DESCRIPTION OF THE TASK ▸ In your copy, leave out the pictures and repeat every record exactly.
═══ AVAILABLE DATA ═══
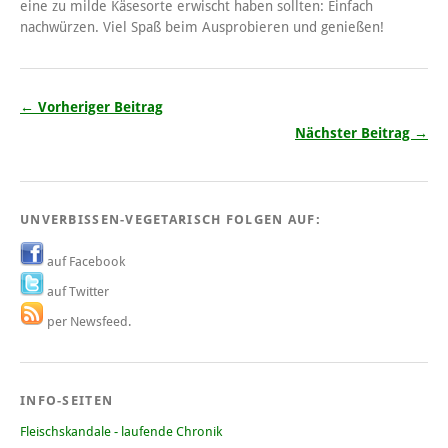
eine zu milde Käsesorte erwischt haben sollten: Einfach
nachwürzen. Viel Spaß beim Ausprobieren und genießen!
← Vorheriger Beitrag
Nächster Beitrag →
UNVERBISSEN-VEGETARISCH FOLGEN AUF:
auf Facebook
auf Twitter
per Newsfeed.
INFO-SEITEN
Fleischskandale - laufende Chronik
═══
EXERCISE SOLUTION ▸
eine zu milde Käsesorte erwischt haben sollten: Einfach
nachwürzen. Viel Spaß beim Ausprobieren und genießen!
← Vorheriger Beitrag
Nächster Beitrag →
UNVERBISSEN-VEGETARISCH FOLGEN AUF:
auf Facebook
auf Twitter
per Newsfeed.
INFO-SEITEN
Fleischskandale - laufende Chronik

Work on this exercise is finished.